Attractively situated in a leafy corner of town near the museum, Susan Heraghty’s great little place is the neighbourhood restaurant par excellence and a great asset to Dundalk. It occupies a corner site, with windows all along one side giving it a sense of space, a feeling emphasised by the smart simplicity of the decor and table settings. Menus are written in an admirably down-to-earth style – and the same can be said of the prices, notably an exceptional early evening menu (the ‘Express’) which allows you two courses (from a generous selection of about half a dozen starters and main courses, plus several daily fish and vegetarian specials) and includes coffee with a mini-dessert – and the later set menu is not far behind. On whichever, you might get such delicious starter combinations as deep-fried tempura aubergine & courgette with red onion marmalade & curry oil, or a beautifully light crisp-pastried baked tartlette of smoked chicken, tarragon & semi-dried tomato cream – and main courses like Creole salmon with green beans, tossed salad & citrus sour cream, or a provençal style lamb shank with root vegetables & broccoli purée.

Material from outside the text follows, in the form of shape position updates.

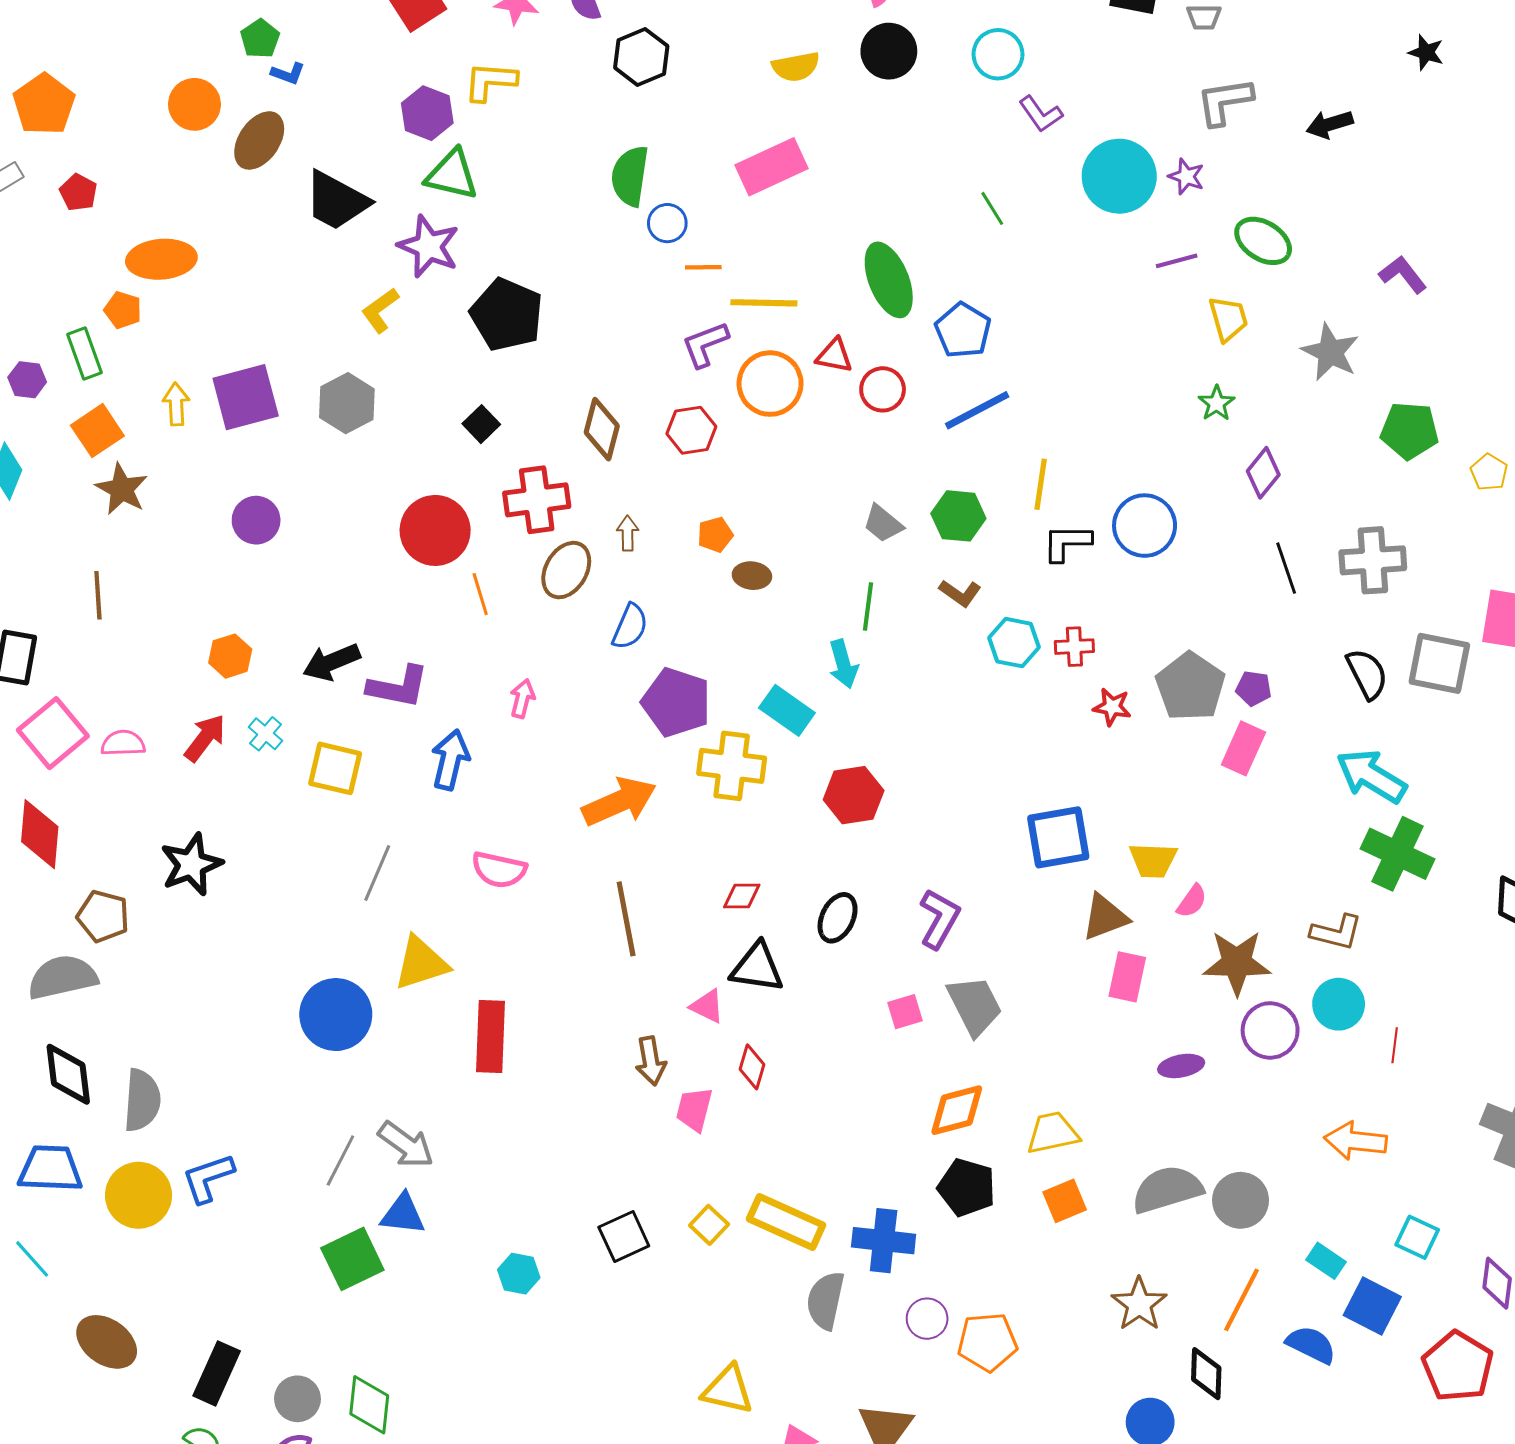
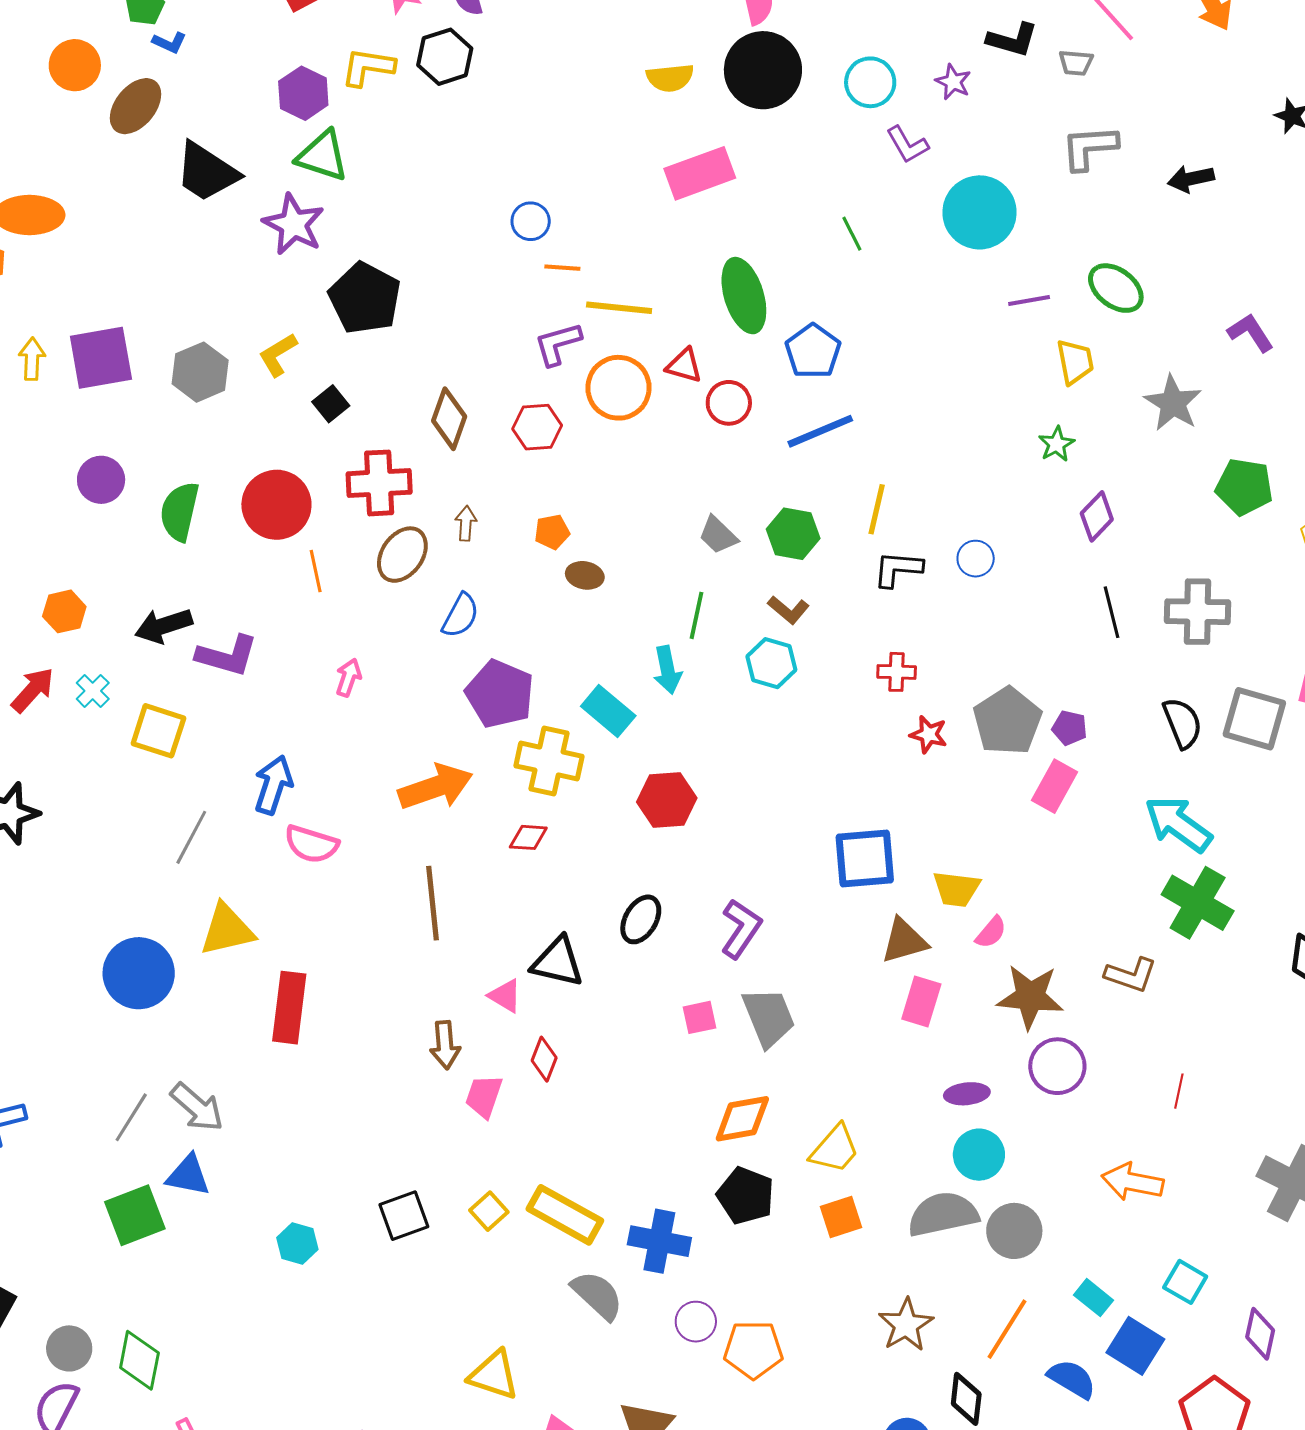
black circle: (889, 51) -> (763, 70), size x1.4
black hexagon: (641, 57) -> (445, 57), moved
pink rectangle: (771, 167) -> (700, 173), moved
green semicircle: (630, 176) -> (180, 511), moved
purple star: (1186, 176) -> (953, 82), moved
yellow L-shape: (380, 310) -> (278, 355), moved
blue circle: (1145, 526) -> (976, 559), size x0.6
cyan hexagon: (1014, 643) -> (771, 663), moved
blue arrow: (450, 760) -> (273, 785), moved
red diamond: (742, 896) -> (528, 837), moved
cyan circle: (1339, 1004) -> (979, 1155), moved
yellow trapezoid: (1053, 1133) -> (835, 1149), turned 138
gray semicircle: (826, 1300) -> (597, 1295), turned 116

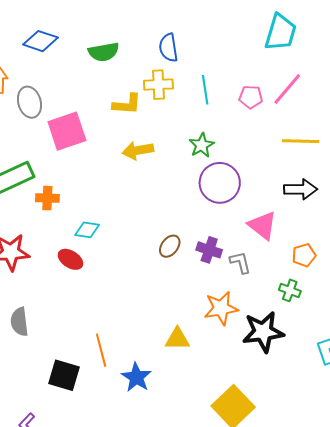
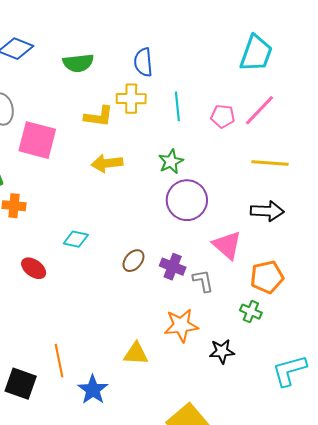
pink square: (67, 131) -> (37, 140), turned 30
cyan diamond: (87, 230) -> (76, 239), moved
orange pentagon: (304, 255) -> (267, 277), size x1.4
black star: (263, 332) -> (222, 351), size x0.6

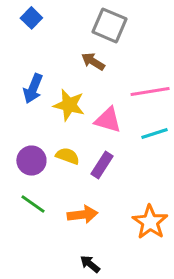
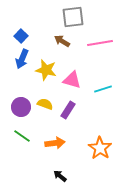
blue square: (31, 18) -> (21, 36), moved
gray square: (110, 25) -> (73, 17), turned -30
pink line: (150, 91) -> (100, 43), moved

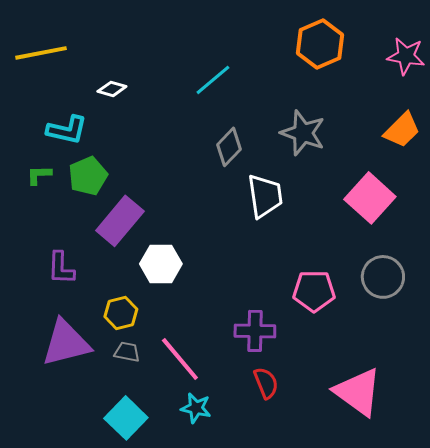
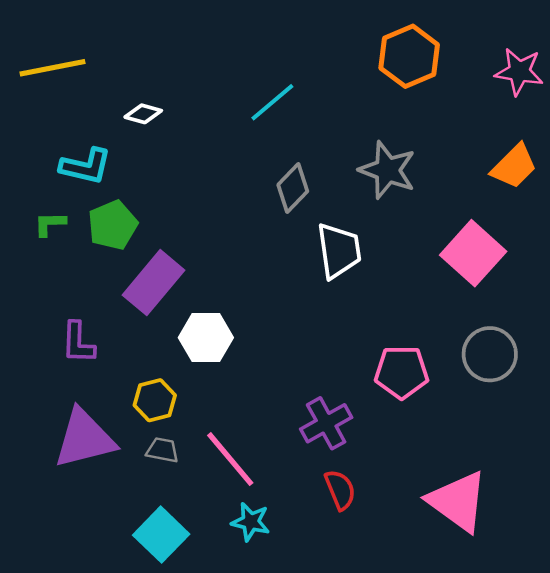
purple cross: (255, 331) -> (326, 423), turned -30

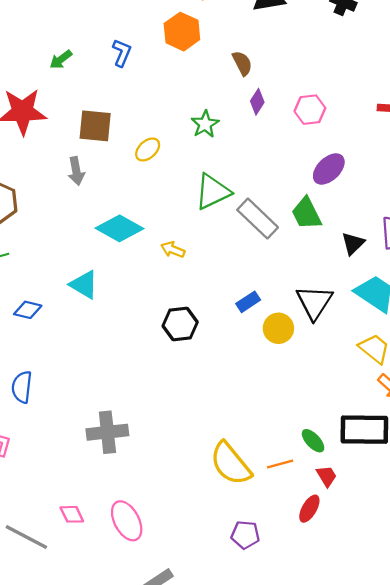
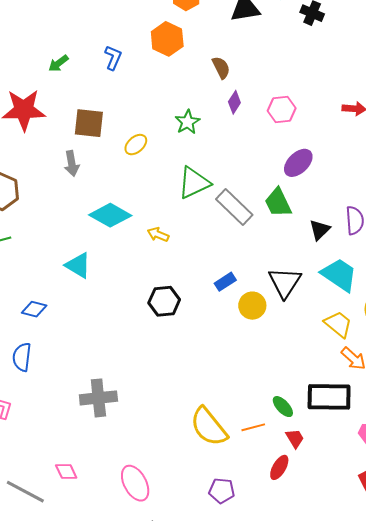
blue diamond: (28, 310) -> (34, 309), moved
pink ellipse: (127, 521) -> (135, 483), moved

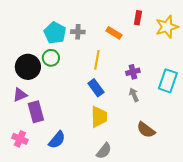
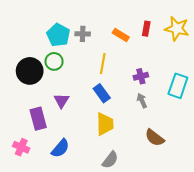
red rectangle: (138, 18) -> (146, 29), moved
yellow star: (167, 27) -> (177, 29), turned 30
purple triangle: (20, 95) -> (61, 101), moved, turned -35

There has always been a terrific generosity of spirit here – not in overladen plates, but in quality of food and service; the later menu is like the Express but with a little more choice and slightly more sophisticated dishes – but prices are still very reasonable. Everything is just as delicious as it sounds (or even more so), service is good-humoured and efficient. Would that every town in Ireland had a place like this.

Seats 60. Reservations required. Children welcome. House wine from EUR18.95. SC 12.5% on parties 6+. Closed Sun, bank hols.  Directions: First left turn after courthouse at “home bakery”.

 

WHAT BRIDGESTONE GUIDE “BEST IN IRELAND” 1998-2007 HAD TO SAY…..

Susan Heraghty has long been central to Dundalk’s culinary scene, having masterminded The Hazel Tree before opening the comfy, end-of-street room that is No. 32.

Her restaurant is commendably mature, unfussy and disciplined, and her international style of food – Provencal lamb shank; Creole salmon; tempura of aubergine – is handled with deftness and instinctive care. Ms Heraghty has always aimed to create places that are accessible in terms of price, service and food, so No. 32 is like an old friend you are always pleased to see and spend some time with. Value for money – especially for the early evening (5.30pm-7pm) express menus – is just fantastic.